__WORK REQUEST__.
Print all of the data exactly, but drop the pictures.
»»
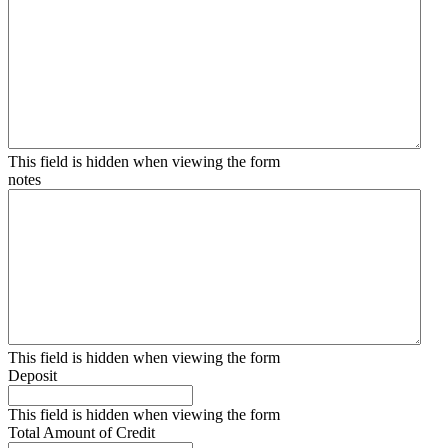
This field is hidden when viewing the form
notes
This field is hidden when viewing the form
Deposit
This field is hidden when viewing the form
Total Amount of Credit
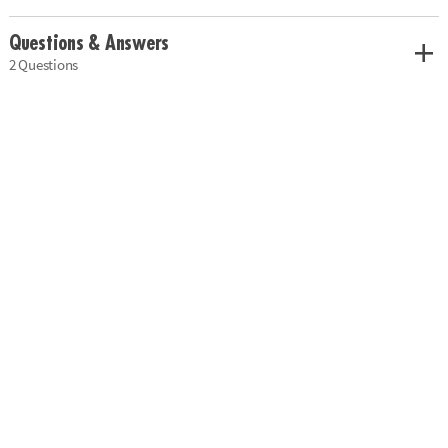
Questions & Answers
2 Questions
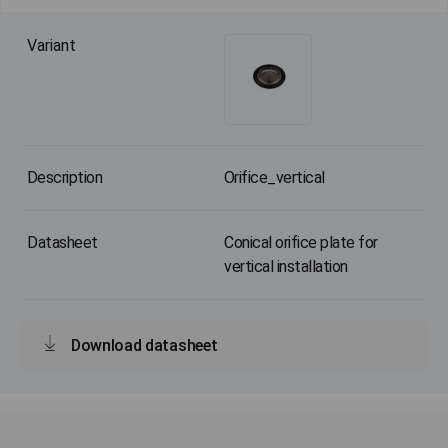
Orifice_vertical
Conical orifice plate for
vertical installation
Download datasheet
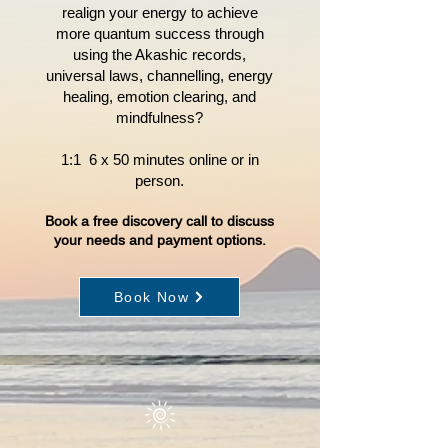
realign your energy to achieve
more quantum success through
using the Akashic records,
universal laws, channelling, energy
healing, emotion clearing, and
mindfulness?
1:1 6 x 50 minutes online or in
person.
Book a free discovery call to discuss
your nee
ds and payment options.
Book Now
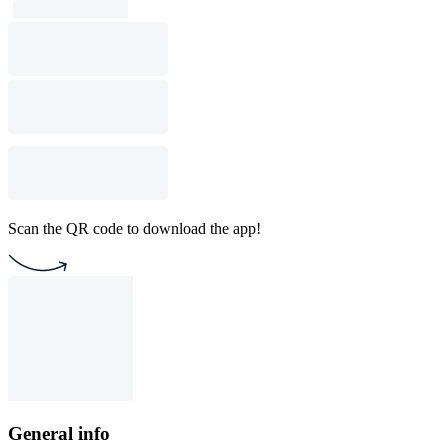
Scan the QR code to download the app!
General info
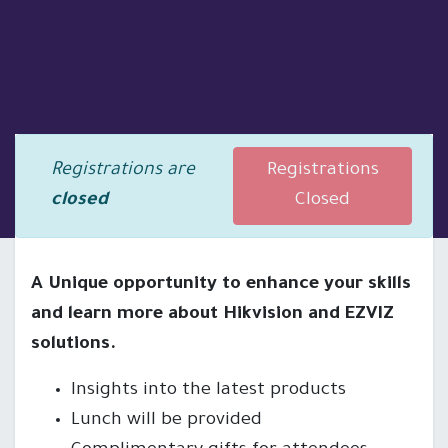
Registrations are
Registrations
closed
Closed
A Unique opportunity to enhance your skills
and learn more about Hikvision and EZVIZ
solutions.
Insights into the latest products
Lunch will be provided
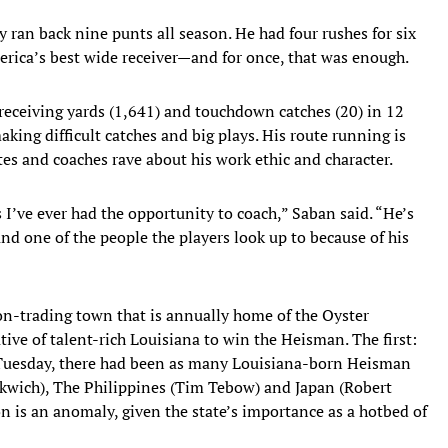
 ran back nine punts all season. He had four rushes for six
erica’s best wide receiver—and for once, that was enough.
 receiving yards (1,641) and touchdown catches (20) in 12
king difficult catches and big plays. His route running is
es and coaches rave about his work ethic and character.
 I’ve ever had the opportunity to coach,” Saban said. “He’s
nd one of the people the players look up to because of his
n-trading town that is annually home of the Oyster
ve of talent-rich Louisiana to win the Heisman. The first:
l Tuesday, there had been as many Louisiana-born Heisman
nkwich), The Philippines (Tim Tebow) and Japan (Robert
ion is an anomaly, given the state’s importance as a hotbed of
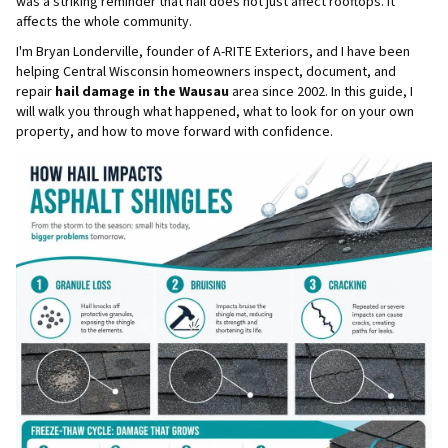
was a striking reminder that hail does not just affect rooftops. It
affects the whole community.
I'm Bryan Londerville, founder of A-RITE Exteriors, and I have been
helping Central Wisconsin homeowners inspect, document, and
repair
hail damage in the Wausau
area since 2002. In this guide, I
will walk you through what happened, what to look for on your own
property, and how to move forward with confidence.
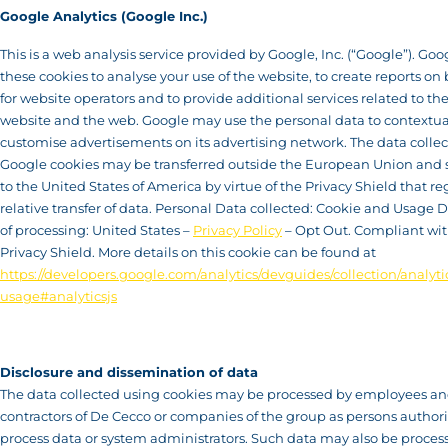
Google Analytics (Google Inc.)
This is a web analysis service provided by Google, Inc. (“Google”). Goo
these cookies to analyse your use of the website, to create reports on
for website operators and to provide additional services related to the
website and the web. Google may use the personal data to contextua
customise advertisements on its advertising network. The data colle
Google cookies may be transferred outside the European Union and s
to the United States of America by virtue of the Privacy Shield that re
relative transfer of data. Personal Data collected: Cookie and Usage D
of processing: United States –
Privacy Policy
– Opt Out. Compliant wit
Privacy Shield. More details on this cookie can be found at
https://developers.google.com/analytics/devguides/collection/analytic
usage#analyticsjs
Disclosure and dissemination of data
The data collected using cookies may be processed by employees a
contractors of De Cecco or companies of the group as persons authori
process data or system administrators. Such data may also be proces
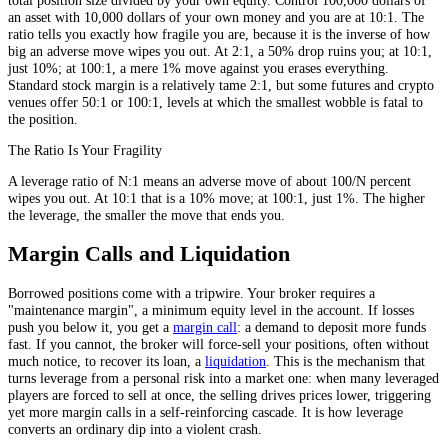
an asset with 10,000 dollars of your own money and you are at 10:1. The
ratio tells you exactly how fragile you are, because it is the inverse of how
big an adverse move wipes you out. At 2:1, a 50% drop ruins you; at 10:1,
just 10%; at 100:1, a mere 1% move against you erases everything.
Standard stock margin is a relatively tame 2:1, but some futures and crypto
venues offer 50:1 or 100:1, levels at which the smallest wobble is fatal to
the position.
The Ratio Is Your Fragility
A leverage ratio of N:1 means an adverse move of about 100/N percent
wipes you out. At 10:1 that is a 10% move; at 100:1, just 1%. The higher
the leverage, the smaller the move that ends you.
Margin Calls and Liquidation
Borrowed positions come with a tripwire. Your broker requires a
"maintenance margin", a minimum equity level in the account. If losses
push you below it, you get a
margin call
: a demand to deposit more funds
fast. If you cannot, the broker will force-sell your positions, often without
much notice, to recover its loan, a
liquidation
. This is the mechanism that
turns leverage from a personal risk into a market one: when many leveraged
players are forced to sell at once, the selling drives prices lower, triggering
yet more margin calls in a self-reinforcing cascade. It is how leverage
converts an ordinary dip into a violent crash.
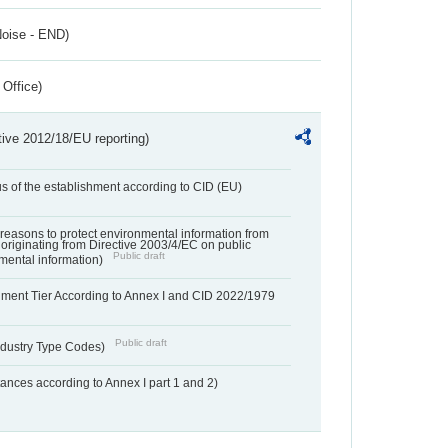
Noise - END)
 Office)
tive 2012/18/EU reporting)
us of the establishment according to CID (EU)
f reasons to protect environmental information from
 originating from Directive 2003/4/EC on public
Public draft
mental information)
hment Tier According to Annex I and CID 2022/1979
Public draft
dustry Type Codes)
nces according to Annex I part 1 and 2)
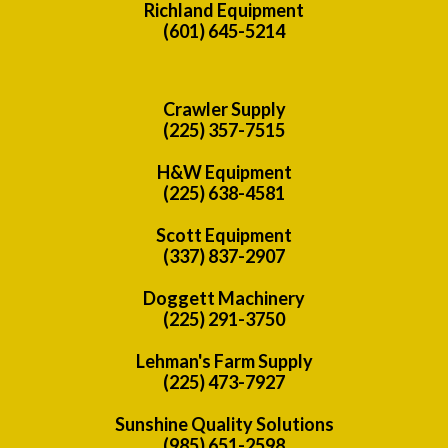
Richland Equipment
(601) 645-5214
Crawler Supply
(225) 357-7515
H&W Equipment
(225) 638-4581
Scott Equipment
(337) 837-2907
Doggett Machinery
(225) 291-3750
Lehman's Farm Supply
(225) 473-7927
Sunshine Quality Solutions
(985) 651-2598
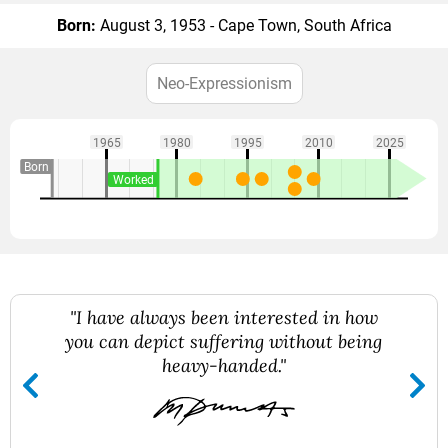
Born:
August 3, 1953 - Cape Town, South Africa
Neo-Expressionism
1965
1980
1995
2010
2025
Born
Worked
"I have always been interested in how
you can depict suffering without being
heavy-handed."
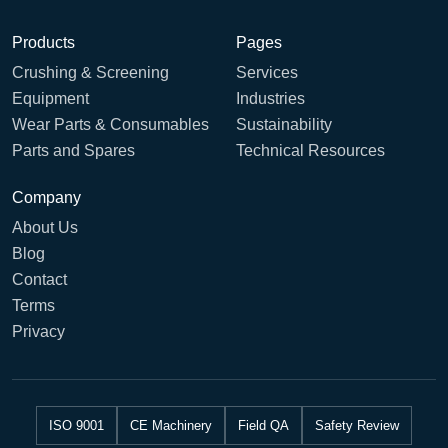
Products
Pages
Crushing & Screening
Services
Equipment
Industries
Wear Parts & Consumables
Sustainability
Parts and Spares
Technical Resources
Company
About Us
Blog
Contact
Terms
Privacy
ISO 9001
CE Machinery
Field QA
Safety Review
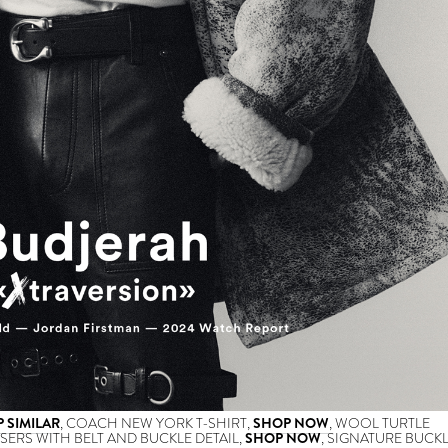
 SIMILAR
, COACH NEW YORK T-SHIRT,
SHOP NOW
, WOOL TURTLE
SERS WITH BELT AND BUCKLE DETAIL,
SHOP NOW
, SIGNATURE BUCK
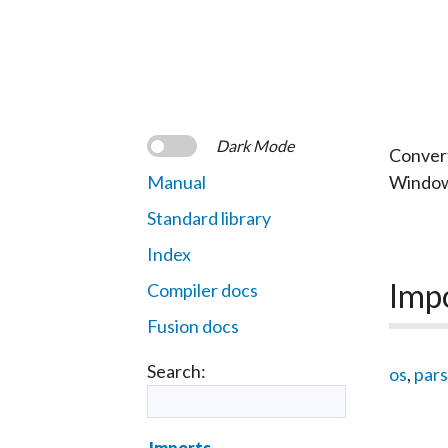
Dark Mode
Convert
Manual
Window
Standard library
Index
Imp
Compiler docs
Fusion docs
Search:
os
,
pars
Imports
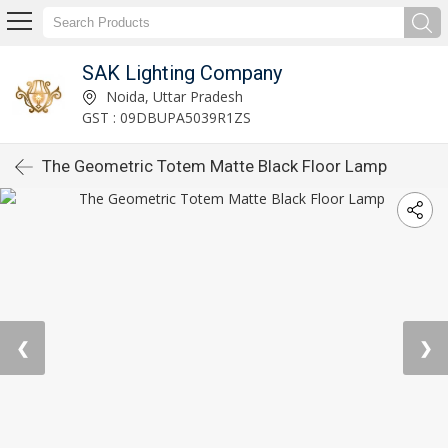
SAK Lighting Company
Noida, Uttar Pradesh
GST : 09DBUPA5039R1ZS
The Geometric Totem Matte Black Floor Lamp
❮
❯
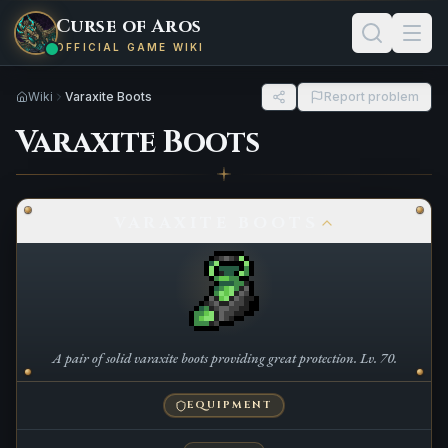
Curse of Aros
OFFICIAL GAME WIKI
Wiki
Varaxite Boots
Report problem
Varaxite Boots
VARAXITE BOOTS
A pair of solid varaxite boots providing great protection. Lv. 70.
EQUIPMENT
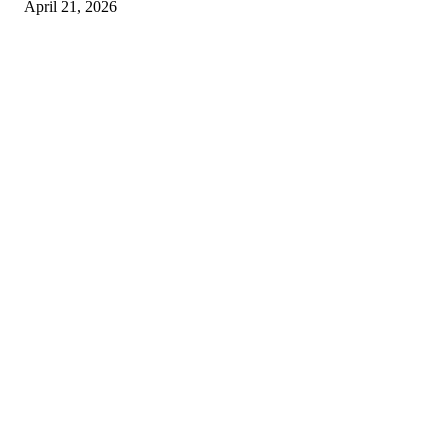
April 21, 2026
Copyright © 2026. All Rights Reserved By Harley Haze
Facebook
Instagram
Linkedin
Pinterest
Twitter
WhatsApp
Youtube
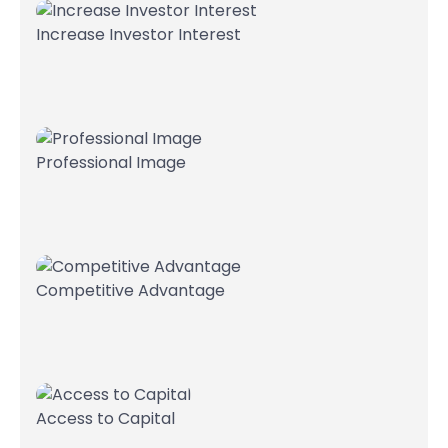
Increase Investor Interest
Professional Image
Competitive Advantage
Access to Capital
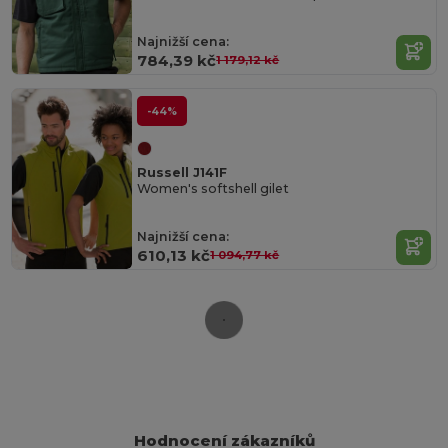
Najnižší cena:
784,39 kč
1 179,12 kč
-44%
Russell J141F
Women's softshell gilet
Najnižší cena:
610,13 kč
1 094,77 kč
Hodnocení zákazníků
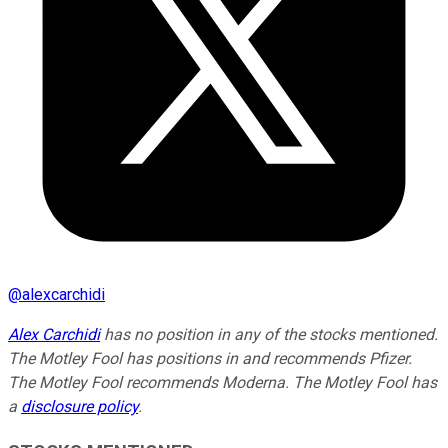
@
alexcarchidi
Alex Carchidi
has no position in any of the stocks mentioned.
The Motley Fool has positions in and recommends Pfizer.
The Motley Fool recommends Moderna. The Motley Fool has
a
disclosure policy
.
««
__SOLUTION TO THIS EXERCISE__.
This field is hidden when viewing the form
notes
This field is hidden when viewing the form
Deposit
This field is hidden when viewing the form
Total Amount of Credit
Questions & Answers
2 Questions
Orifice_vertical
Conical orifice plate for
vertical installation
Download datasheet
realign your energy to achieve
more quantum success through
using the Akashic records,
universal laws, channelling, energy
healing, emotion clearing, and
mindfulness?
1:1 6 x 50 minutes online or in
person.
Book a free discovery call to discuss
your nee
ds and payment options.
Book Now
Scan the QR code to download the app!
General info
Registrations are
Registrations
closed
Closed
A Unique opportunity to enhance your skills
and learn more about Hikvision and EZVIZ
solutions.
Insights into the latest products
Lunch will be provided
 ran back nine punts all season. He had four rushes for six
erica’s best wide receiver—and for once, that was enough.
 receiving yards (1,641) and touchdown catches (20) in 12
king difficult catches and big plays. His route running is
es and coaches rave about his work ethic and character.
 I’ve ever had the opportunity to coach,” Saban said. “He’s
nd one of the people the players look up to because of his
n-trading town that is annually home of the Oyster
ve of talent-rich Louisiana to win the Heisman. The first:
l Tuesday, there had been as many Louisiana-born Heisman
nkwich), The Philippines (Tim Tebow) and Japan (Robert
ion is an anomaly, given the state’s importance as a hotbed of
was a striking reminder that hail does not just affect rooftops. It
affects the whole community.
I'm Bryan Londerville, founder of A-RITE Exteriors, and I have been
helping Central Wisconsin homeowners inspect, document, and
repair
hail damage in the Wausau
area since 2002. In this guide, I
will walk you through what happened, what to look for on your own
property, and how to move forward with confidence.
Google Analytics (Google Inc.)
This is a web analysis service provided by Google, Inc. (“Google”). Goo
these cookies to analyse your use of the website, to create reports on
for website operators and to provide additional services related to the
website and the web. Google may use the personal data to contextua
customise advertisements on its advertising network. The data colle
Google cookies may be transferred outside the European Union and s
to the United States of America by virtue of the Privacy Shield that re
relative transfer of data. Personal Data collected: Cookie and Usage D
of processing: United States –
Privacy Policy
– Opt Out. Compliant wit
Privacy Shield. More details on this cookie can be found at
https://developers.google.com/analytics/devguides/collection/analytic
usage#analyticsjs
Disclosure and dissemination of data
The data collected using cookies may be processed by employees a
contractors of De Cecco or companies of the group as persons authori
process data or system administrators. Such data may also be proces
an asset with 10,000 dollars of your own money and you are at 10:1. The
ratio tells you exactly how fragile you are, because it is the inverse of how
big an adverse move wipes you out. At 2:1, a 50% drop ruins you; at 10:1,
just 10%; at 100:1, a mere 1% move against you erases everything.
Standard stock margin is a relatively tame 2:1, but some futures and crypto
venues offer 50:1 or 100:1, levels at which the smallest wobble is fatal to
the position.
The Ratio Is Your Fragility
A leverage ratio of N:1 means an adverse move of about 100/N percent
wipes you out. At 10:1 that is a 10% move; at 100:1, just 1%. The higher
the leverage, the smaller the move that ends you.
Margin Calls and Liquidation
Borrowed positions come with a tripwire. Your broker requires a
"maintenance margin", a minimum equity level in the account. If losses
push you below it, you get a
margin call
: a demand to deposit more funds
fast. If you cannot, the broker will force-sell your positions, often without
much notice, to recover its loan, a
liquidation
. This is the mechanism that
turns leverage from a personal risk into a market one: when many leveraged
players are forced to sell at once, the selling drives prices lower, triggering
yet more margin calls in a self-reinforcing cascade. It is how leverage
converts an ordinary dip into a violent crash.
Noise - END)
 Office)
tive 2012/18/EU reporting)
us of the establishment according to CID (EU)
f reasons to protect environmental information from
 originating from Directive 2003/4/EC on public
Public draft
mental information)
hment Tier According to Annex I and CID 2022/1979
Public draft
dustry Type Codes)
nces according to Annex I part 1 and 2)
Richland Equipment
(601) 645-5214
Crawler Supply
(225) 357-7515
H&W Equipment
(225) 638-4581
Scott Equipment
(337) 837-2907
Doggett Machinery
(225) 291-3750
Lehman's Farm Supply
(225) 473-7927
Sunshine Quality Solutions
(985) 651-2598
Born:
August 3, 1953 - Cape Town, South Africa
Neo-Expressionism
1965
1980
1995
2010
2025
Born
Worked
"I have always been interested in how
you can depict suffering without being
heavy-handed."
Products
Pages
Crushing & Screening
Services
Equipment
Industries
Wear Parts & Consumables
Sustainability
Parts and Spares
Technical Resources
Company
About Us
Blog
Contact
Terms
Privacy
ISO 9001
CE Machinery
Field QA
Safety Review
 SIMILAR
, COACH NEW YORK T-SHIRT,
SHOP NOW
, WOOL TURTLE
SERS WITH BELT AND BUCKLE DETAIL,
SHOP NOW
, SIGNATURE BUCK
Dark Mode
Convert
Manual
Window
Standard library
Index
Imp
Compiler docs
Fusion docs
Search:
os
,
pars
Imports
SAK Lighting Company
Noida, Uttar Pradesh
GST : 09DBUPA5039R1ZS
The Geometric Totem Matte Black Floor Lamp
❮
❯
Curse of Aros
OFFICIAL GAME WIKI
Wiki
Varaxite Boots
Report problem
Varaxite Boots
VARAXITE BOOTS
A pair of solid varaxite boots providing great protection. Lv. 70.
EQUIPMENT
April 21, 2026
Copyright © 2026. All Rights Reserved By Harley Haze
Facebook
Instagram
Linkedin
Pinterest
Twitter
WhatsApp
Youtube
Increase Investor Interest
Professional Image
Competitive Advantage
Access to Capital
Najnižší cena:
784,39 kč
1 179,12 kč
-44%
Russell J141F
Women's softshell gilet
Najnižší cena:
610,13 kč
1 094,77 kč
Hodnocení zákazníků
@
alexcarchidi
Alex Carchidi
has no position in any of the stocks mentioned.
The Motley Fool has positions in and recommends Pfizer.
The Motley Fool recommends Moderna. The Motley Fool has
a
disclosure policy
.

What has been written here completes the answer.